Il a envie d'être seul. Il a chaud et en même temps il a froid. Il n'est pas sûr d'avoir la migraine mais peut-être que oui. Il perçoit son corps d'une manière étrange. Son corps est un terrain vague, un territoire abandonné, relié pourtant au désordre alentour. Son corps est sous tension, prêt à imploser. La ville l'étouffe, l'oppresse. Il est fatigué de ses hasards, de son impudeur, de ses fausses accointances. Il est fatigué de ses humeurs feintes et de ses illusoires mixités. La ville est un mensonge assourdissant. (p. 180-181)
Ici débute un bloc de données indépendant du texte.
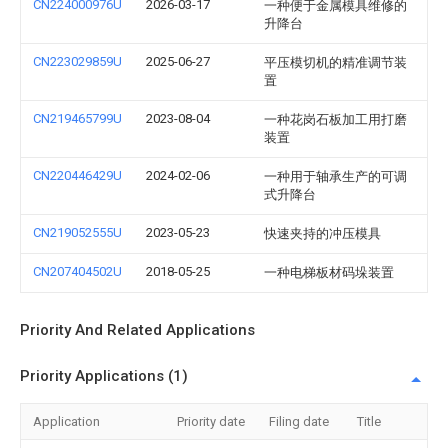
CN224000976U
2026-03-17
一种便于金属模具维修的
升降台
CN223029859U
2025-06-27
平压模切机的精准调节装
置
CN219465799U
2023-08-04
一种花岗石板加工用打磨
装置
CN220446429U
2024-02-06
一种用于轴承生产的可调
式升降台
CN219052555U
2023-05-23
快速夹持的冲压模具
CN207404502U
2018-05-25
一种电梯板材码垛装置
Priority And Related Applications
Priority Applications (1)
Application
Priority date
Filing date
Title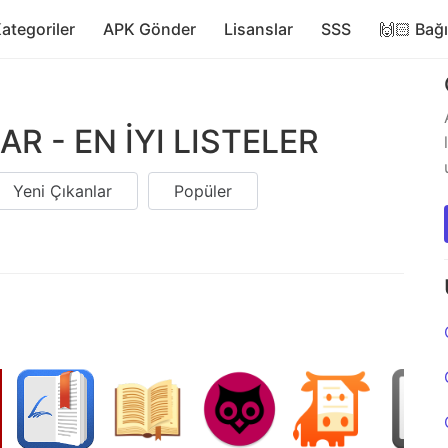
ategoriler
APK Gönder
Lisanslar
SSS
🙌🏻 Bağ
 - EN İYI LISTELER
Yeni Çıkanlar
Popüler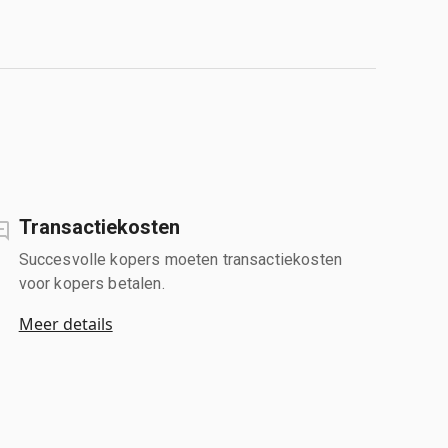
Transactiekosten
Succesvolle kopers moeten transactiekosten
voor kopers betalen.
Meer details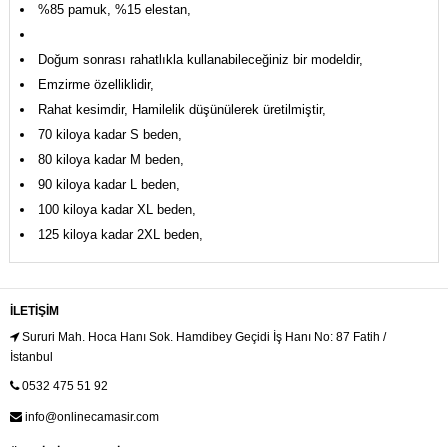
%85 pamuk, %15 elestan,
Doğum sonrası rahatlıkla kullanabileceğiniz bir modeldir,
Emzirme özelliklidir,
Rahat kesimdir, Hamilelik düşünülerek üretilmiştir,
70 kiloya kadar S beden,
80 kiloya kadar M beden,
90 kiloya kadar L beden,
100 kiloya kadar XL beden,
125 kiloya kadar 2XL beden,
İLETIŞIM
Sururi Mah. Hoca Hanı Sok. Hamdibey Geçidi İş Hanı No: 87 Fatih /
İstanbul
0532 475 51 92
info@onlinecamasir.com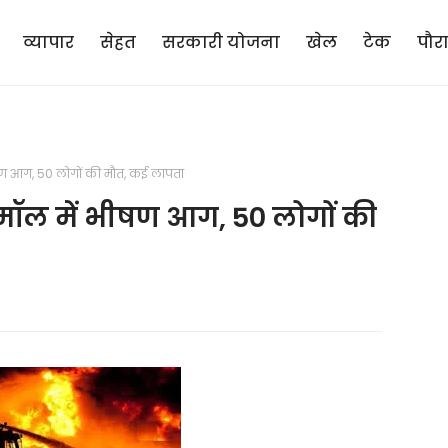
व्यापार
सेहत
सरकारी योजना
खेल
टेक
पौर
षण आग, 50 लोगों की मौत, कई लापता
मॉल में भीषण आग, 50 लोगों की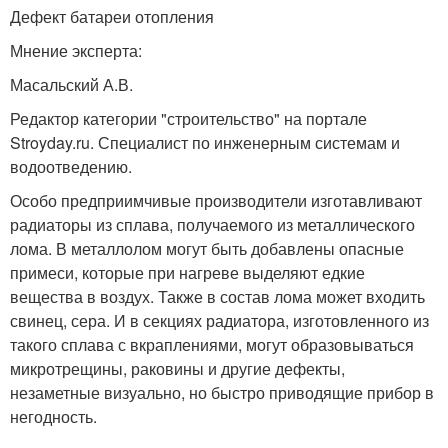
Дефект батареи отопления
Мнение эксперта:
Масальский А.В.
Редактор категории "строительство" на портале
Stroyday.ru. Специалист по инженерным системам и
водоотведению.
Особо предприимчивые производители изготавливают
радиаторы из сплава, получаемого из металлического
лома. В металлолом могут быть добавлены опасные
примеси, которые при нагреве выделяют едкие
вещества в воздух. Также в состав лома может входить
свинец, сера. И в секциях радиатора, изготовленного из
такого сплава с вкраплениями, могут образовываться
микротрещины, раковины и другие дефекты,
незаметные визуально, но быстро приводящие прибор в
негодность.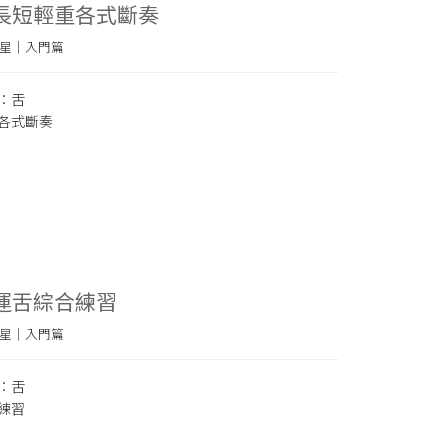
：長短輕重各式斷奏
星｜入門篇
：舌
各式斷奏
：運舌綜合練習
星｜入門篇
：舌
練習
À Gare de Lyon, Mathilde descend, elle fait le même chemin que le matin en sens inverse.
À l'interconnexion, elle tente de presser le pas, de s'insérer dans le flot.
Elle ne peut pas. Cela va trop vite.
Sous terre, les règles de circulation sont inspirées du code de la route. On double par la gauche et les véhicules lents sont priés de se maintenir du côté droit.
Sous terre, on trouve deux catégories de voyageurs. Les premiers suivent leur ligne comme si elle était tendue au-dessus du vide, leur trajectoire obéit à des règles précises auxquelles ils ne dérogent jamais. En vertu d'une savante économie de temps et de moyens, leurs déplacements sont définis au mètre près. On les reconnaît à la vitesse de leur pas, leur façon d'aborder les tournants, et leur regard que rien ne peut accrocher. Les autres traînent, s'arrêtent net, se laissent porter, prennent la tangente sans préavis. L'incohérence de leur trajectoire menace l'ensemble. Ils interrompent le flot, déséquilibrent la masse. Ce sont des touristes, des handicapés, des faibles. S'ils ne se mettent pas d'eux-mêmes sur le côté, le troupeau se charge de les exclure.
Alors Mathilde reste sur la droite, collée au mur, elle se retire pour ne pas gêner. (p. 288-289)

Delphine de Vigan, Les heures souterraines (Lattès, 2009)

Se croisent et se recroisent, sans pathos inutile, dans un Paris d’ultra-moderne solitude en perpétuel mouvement, les trajectoires souterraines de deux êtres épuisés, une femme victime de harcèlement au travail et un médecin urgentiste.

Delphine de Vigan est née le 1er mars 1966 à Boulogne-Billancourt.
Elle a publié quatre autres romans :
- Jours sans faim (Grasset, 2001) (sous le pseudonyme de Lou Delvig)
- Les Jolis Garçons (Lattès, 2005)
- Un soir de décembre (Lattès, 2005)
- No et moi (Lattès, 2007, Prix des Libraires 2008)
Les heures souterraines est sur la liste du prix Goncourt.